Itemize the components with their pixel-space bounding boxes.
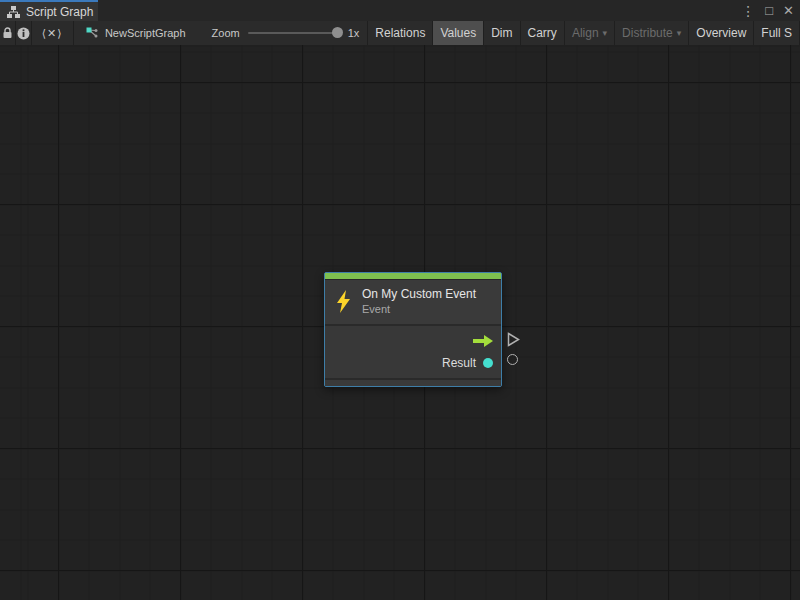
distribute-dropdown[interactable]: Distribute ▾: [615, 21, 689, 45]
inspect-button[interactable]: [16, 21, 32, 45]
value-output-dot-icon: [483, 358, 493, 368]
node-title: On My Custom Event: [362, 287, 476, 301]
dim-button[interactable]: Dim: [484, 21, 520, 45]
script-graph-asset-icon: [86, 27, 99, 39]
zoom-value: 1x: [348, 27, 360, 39]
lock-icon: [2, 27, 13, 39]
graph-name-box[interactable]: NewScriptGraph: [86, 21, 186, 45]
zoom-label: Zoom: [212, 27, 240, 39]
node-header[interactable]: On My Custom Event Event: [325, 280, 501, 324]
align-label: Align: [572, 26, 599, 40]
tab-label: Script Graph: [26, 5, 93, 19]
distribute-label: Distribute: [622, 26, 673, 40]
window-menu-icon[interactable]: ⋮: [741, 4, 755, 18]
graph-tab-icon: [7, 6, 20, 18]
zoom-slider[interactable]: [248, 32, 340, 34]
node-subtitle: Event: [362, 303, 476, 315]
values-button[interactable]: Values: [433, 21, 484, 45]
align-dropdown[interactable]: Align ▾: [565, 21, 615, 45]
full-screen-button[interactable]: Full S: [754, 21, 800, 45]
preview-code-button[interactable]: ⟨✕⟩: [32, 21, 74, 45]
values-label: Values: [440, 26, 476, 40]
lightning-bolt-icon: [334, 290, 353, 313]
relations-button[interactable]: Relations: [368, 21, 433, 45]
carry-button[interactable]: Carry: [521, 21, 565, 45]
result-port-label: Result: [442, 356, 476, 370]
tab-bar: Script Graph ⋮ □ ✕: [0, 0, 800, 21]
carry-label: Carry: [528, 26, 557, 40]
full-screen-label: Full S: [761, 26, 792, 40]
zoom-slider-handle[interactable]: [332, 27, 343, 38]
node-body: Result: [325, 326, 501, 378]
toolbar-toggle-buttons: Relations Values Dim Carry Align ▾ Distr…: [367, 21, 800, 45]
code-icon: ⟨✕⟩: [42, 27, 63, 40]
close-icon[interactable]: ✕: [783, 4, 794, 17]
value-output-connector-icon[interactable]: [507, 354, 518, 365]
lock-button[interactable]: [0, 21, 16, 45]
chevron-down-icon: ▾: [677, 28, 682, 38]
chevron-down-icon: ▾: [603, 28, 608, 38]
node-header-text: On My Custom Event Event: [362, 287, 476, 315]
node-footer: [325, 378, 501, 386]
event-node-color-bar: [325, 273, 501, 280]
control-output-connector-icon[interactable]: [507, 332, 520, 347]
toolbar: ⟨✕⟩ NewScriptGraph Zoom 1x Relations Val…: [0, 21, 800, 45]
overview-button[interactable]: Overview: [689, 21, 754, 45]
graph-name-label: NewScriptGraph: [105, 27, 186, 39]
control-output-port-row[interactable]: [325, 330, 501, 352]
graph-canvas[interactable]: On My Custom Event Event Result: [0, 45, 800, 600]
overview-label: Overview: [696, 26, 746, 40]
dim-label: Dim: [491, 26, 512, 40]
info-icon: [17, 27, 30, 40]
maximize-icon[interactable]: □: [765, 4, 773, 17]
relations-label: Relations: [375, 26, 425, 40]
tab-script-graph[interactable]: Script Graph: [0, 0, 98, 21]
value-output-port-row[interactable]: Result: [325, 352, 501, 374]
node-on-my-custom-event[interactable]: On My Custom Event Event Result: [324, 272, 502, 387]
window-controls: ⋮ □ ✕: [741, 0, 794, 21]
zoom-control: Zoom 1x: [212, 21, 360, 45]
control-output-arrow-icon: [472, 335, 493, 347]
########################################
EXERCISE DESCRIPTION – The material above is to be transcribed exactly, with its images omitted.

SOLVED PROBLEM –
Itemize the components with their pixel-space bounding boxes.
distribute-dropdown[interactable]: Distribute ▾: [615, 21, 689, 45]
inspect-button[interactable]: [16, 21, 32, 45]
value-output-dot-icon: [483, 358, 493, 368]
node-title: On My Custom Event: [362, 287, 476, 301]
dim-button[interactable]: Dim: [484, 21, 520, 45]
script-graph-asset-icon: [86, 27, 99, 39]
zoom-value: 1x: [348, 27, 360, 39]
lock-icon: [2, 27, 13, 39]
graph-name-box[interactable]: NewScriptGraph: [86, 21, 186, 45]
zoom-label: Zoom: [212, 27, 240, 39]
node-header[interactable]: On My Custom Event Event: [325, 280, 501, 324]
align-label: Align: [572, 26, 599, 40]
tab-label: Script Graph: [26, 5, 93, 19]
distribute-label: Distribute: [622, 26, 673, 40]
window-menu-icon[interactable]: ⋮: [741, 4, 755, 18]
graph-tab-icon: [7, 6, 20, 18]
zoom-slider[interactable]: [248, 32, 340, 34]
node-subtitle: Event: [362, 303, 476, 315]
values-button[interactable]: Values: [433, 21, 484, 45]
align-dropdown[interactable]: Align ▾: [565, 21, 615, 45]
full-screen-button[interactable]: Full S: [754, 21, 800, 45]
preview-code-button[interactable]: ⟨✕⟩: [32, 21, 74, 45]
values-label: Values: [440, 26, 476, 40]
lightning-bolt-icon: [334, 290, 353, 313]
relations-button[interactable]: Relations: [368, 21, 433, 45]
carry-button[interactable]: Carry: [521, 21, 565, 45]
result-port-label: Result: [442, 356, 476, 370]
tab-bar: Script Graph ⋮ □ ✕: [0, 0, 800, 21]
carry-label: Carry: [528, 26, 557, 40]
full-screen-label: Full S: [761, 26, 792, 40]
zoom-slider-handle[interactable]: [332, 27, 343, 38]
node-body: Result: [325, 326, 501, 378]
toolbar-toggle-buttons: Relations Values Dim Carry Align ▾ Distr…: [367, 21, 800, 45]
code-icon: ⟨✕⟩: [42, 27, 63, 40]
close-icon[interactable]: ✕: [783, 4, 794, 17]
value-output-connector-icon[interactable]: [507, 354, 518, 365]
lock-button[interactable]: [0, 21, 16, 45]
chevron-down-icon: ▾: [677, 28, 682, 38]
chevron-down-icon: ▾: [603, 28, 608, 38]
node-header-text: On My Custom Event Event: [362, 287, 476, 315]
node-footer: [325, 378, 501, 386]
event-node-color-bar: [325, 273, 501, 280]
control-output-connector-icon[interactable]: [507, 332, 520, 347]
toolbar: ⟨✕⟩ NewScriptGraph Zoom 1x Relations Val…: [0, 21, 800, 45]
overview-button[interactable]: Overview: [689, 21, 754, 45]
graph-name-label: NewScriptGraph: [105, 27, 186, 39]
control-output-port-row[interactable]: [325, 330, 501, 352]
graph-canvas[interactable]: On My Custom Event Event Result: [0, 45, 800, 600]
overview-label: Overview: [696, 26, 746, 40]
dim-label: Dim: [491, 26, 512, 40]
info-icon: [17, 27, 30, 40]
maximize-icon[interactable]: □: [765, 4, 773, 17]
relations-label: Relations: [375, 26, 425, 40]
tab-script-graph[interactable]: Script Graph: [0, 0, 98, 21]
value-output-port-row[interactable]: Result: [325, 352, 501, 374]
node-on-my-custom-event[interactable]: On My Custom Event Event Result: [324, 272, 502, 387]
window-controls: ⋮ □ ✕: [741, 0, 794, 21]
zoom-control: Zoom 1x: [212, 21, 360, 45]
control-output-arrow-icon: [472, 335, 493, 347]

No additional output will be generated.